The country’s automobile registrar told the importer based in northern Vietnam to take the app out of Chinese-made cars it distributes in the country, said Nguyen To An, head of motor-vehicle quality in the registration office.
The maps showed the nine-dash line reflecting China’s disputed claim to sovereignty over about 80% of the South China Sea.
The app ban in Vietnam is part of a widening crackdown by Southeast Asian countries against depictions of disputed territorial delineations.
Last week, Vietnamese officials ordered cinemas to halt screenings of “Abominable,” a DreamWorks Animation feature that showed the nine-dash line on a map.
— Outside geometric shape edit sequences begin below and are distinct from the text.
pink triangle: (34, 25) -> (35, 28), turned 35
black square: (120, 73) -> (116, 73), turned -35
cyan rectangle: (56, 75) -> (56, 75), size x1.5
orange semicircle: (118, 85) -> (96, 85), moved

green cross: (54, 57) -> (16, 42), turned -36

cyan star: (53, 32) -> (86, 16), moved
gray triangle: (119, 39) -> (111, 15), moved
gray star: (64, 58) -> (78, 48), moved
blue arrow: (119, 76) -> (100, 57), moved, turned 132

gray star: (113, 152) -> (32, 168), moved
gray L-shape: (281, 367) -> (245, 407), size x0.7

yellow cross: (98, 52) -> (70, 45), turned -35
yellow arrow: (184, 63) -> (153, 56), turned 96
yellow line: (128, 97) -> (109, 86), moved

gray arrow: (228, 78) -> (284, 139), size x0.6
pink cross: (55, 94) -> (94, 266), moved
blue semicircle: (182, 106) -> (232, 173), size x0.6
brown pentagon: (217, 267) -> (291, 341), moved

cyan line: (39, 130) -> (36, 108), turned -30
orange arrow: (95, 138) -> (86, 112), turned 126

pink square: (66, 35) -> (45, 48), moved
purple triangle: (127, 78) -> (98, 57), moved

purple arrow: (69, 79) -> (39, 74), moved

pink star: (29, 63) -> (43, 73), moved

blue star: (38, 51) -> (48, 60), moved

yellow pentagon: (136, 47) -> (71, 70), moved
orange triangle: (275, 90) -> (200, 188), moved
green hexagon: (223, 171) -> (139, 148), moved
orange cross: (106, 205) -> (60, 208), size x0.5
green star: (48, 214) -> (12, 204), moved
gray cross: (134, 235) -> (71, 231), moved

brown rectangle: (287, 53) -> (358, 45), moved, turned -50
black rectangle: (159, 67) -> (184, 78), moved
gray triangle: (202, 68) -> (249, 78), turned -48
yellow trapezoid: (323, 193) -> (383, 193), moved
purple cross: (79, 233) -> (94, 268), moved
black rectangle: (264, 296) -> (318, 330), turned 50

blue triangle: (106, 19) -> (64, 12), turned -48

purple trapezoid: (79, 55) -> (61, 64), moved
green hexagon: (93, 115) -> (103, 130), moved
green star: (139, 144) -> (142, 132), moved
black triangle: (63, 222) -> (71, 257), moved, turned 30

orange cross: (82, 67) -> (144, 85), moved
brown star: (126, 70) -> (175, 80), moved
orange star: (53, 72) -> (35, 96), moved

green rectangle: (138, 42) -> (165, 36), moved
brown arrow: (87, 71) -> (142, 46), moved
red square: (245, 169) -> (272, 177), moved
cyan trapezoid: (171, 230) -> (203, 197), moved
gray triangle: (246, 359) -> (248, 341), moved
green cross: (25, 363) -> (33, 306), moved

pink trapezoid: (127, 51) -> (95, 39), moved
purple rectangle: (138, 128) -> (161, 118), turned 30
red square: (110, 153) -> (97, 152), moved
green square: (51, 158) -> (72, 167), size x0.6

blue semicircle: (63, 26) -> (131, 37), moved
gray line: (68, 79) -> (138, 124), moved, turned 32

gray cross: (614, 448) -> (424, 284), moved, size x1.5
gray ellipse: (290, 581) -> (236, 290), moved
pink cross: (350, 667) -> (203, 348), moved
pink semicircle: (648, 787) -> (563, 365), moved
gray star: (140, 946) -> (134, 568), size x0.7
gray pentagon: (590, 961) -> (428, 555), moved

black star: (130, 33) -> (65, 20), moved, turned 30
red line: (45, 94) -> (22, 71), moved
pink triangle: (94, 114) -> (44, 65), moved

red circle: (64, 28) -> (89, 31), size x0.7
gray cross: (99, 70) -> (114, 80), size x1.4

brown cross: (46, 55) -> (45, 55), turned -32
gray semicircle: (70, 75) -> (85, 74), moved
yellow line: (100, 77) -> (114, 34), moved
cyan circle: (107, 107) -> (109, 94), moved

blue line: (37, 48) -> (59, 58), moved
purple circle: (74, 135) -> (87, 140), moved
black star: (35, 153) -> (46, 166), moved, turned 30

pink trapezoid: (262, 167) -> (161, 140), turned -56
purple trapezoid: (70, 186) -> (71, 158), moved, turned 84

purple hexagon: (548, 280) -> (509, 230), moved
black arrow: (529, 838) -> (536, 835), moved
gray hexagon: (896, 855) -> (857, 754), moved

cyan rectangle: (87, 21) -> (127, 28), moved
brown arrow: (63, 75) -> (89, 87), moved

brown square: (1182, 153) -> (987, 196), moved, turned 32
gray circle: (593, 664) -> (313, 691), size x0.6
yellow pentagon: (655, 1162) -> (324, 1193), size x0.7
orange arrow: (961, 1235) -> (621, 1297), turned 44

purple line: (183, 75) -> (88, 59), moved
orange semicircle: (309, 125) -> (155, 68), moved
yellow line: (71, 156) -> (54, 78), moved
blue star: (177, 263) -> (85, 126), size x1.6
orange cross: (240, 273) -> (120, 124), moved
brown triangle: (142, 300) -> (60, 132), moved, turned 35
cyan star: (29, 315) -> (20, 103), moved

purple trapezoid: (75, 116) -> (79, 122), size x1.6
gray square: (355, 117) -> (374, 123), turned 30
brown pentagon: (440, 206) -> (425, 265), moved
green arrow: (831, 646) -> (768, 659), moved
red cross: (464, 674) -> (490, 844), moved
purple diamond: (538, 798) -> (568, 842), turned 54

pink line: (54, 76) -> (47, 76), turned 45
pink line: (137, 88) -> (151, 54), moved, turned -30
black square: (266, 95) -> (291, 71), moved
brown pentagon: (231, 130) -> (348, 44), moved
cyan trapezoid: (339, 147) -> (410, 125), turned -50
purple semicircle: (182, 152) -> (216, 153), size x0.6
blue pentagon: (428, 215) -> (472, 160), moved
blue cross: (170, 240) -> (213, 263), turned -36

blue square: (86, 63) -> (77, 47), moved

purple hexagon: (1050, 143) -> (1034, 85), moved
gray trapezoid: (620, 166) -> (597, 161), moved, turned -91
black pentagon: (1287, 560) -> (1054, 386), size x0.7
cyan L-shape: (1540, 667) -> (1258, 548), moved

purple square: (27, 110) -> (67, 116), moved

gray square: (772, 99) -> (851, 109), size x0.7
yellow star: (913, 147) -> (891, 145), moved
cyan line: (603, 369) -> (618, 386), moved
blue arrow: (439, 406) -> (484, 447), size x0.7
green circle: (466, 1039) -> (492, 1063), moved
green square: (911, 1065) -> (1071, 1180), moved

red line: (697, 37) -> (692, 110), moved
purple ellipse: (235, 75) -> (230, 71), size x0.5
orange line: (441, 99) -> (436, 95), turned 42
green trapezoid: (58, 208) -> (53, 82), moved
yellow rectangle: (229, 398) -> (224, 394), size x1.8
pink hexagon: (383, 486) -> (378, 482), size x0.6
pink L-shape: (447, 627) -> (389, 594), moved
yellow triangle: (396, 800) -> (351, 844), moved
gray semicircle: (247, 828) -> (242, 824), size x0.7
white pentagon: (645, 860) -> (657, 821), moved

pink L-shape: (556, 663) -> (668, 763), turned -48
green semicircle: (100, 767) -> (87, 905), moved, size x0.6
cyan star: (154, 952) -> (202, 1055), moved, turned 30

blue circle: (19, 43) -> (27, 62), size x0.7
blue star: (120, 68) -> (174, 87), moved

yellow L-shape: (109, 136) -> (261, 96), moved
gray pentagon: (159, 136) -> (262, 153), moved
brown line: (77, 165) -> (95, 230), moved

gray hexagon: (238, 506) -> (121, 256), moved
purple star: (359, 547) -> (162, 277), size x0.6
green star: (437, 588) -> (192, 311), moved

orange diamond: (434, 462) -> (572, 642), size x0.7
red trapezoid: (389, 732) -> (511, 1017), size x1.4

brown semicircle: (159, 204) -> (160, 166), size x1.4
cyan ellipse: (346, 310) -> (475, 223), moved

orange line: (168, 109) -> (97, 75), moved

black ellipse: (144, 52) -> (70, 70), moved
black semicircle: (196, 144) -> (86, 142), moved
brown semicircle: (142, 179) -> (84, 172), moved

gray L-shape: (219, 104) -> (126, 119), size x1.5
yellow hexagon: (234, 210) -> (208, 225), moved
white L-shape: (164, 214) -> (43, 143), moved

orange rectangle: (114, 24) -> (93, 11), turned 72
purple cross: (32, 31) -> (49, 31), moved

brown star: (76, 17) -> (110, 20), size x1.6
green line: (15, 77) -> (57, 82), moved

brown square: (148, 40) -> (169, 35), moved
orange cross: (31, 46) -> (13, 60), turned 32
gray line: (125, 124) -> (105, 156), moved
The animated movie also drew calls for a boycott against Dreamworks in the Philippines and was withdrawn from a scheduled debut in Malaysia over the map.
Last week, the news website VnExpress reported that the Saigontourist Travel company was slapped with a US$2,150 fine for circulating tourism brochures issued by a Chinese city with the nine-dash line included.
Vietnam, which fought a war with its fellow Communist country along their land border in 1979, has been among the nations pushing back against Beijing’s territorial claims in the South China Sea.
China’s nine-dash line encompasses waters the US has said could contain unexploited hydrocarbons worth US$2.5 trillion.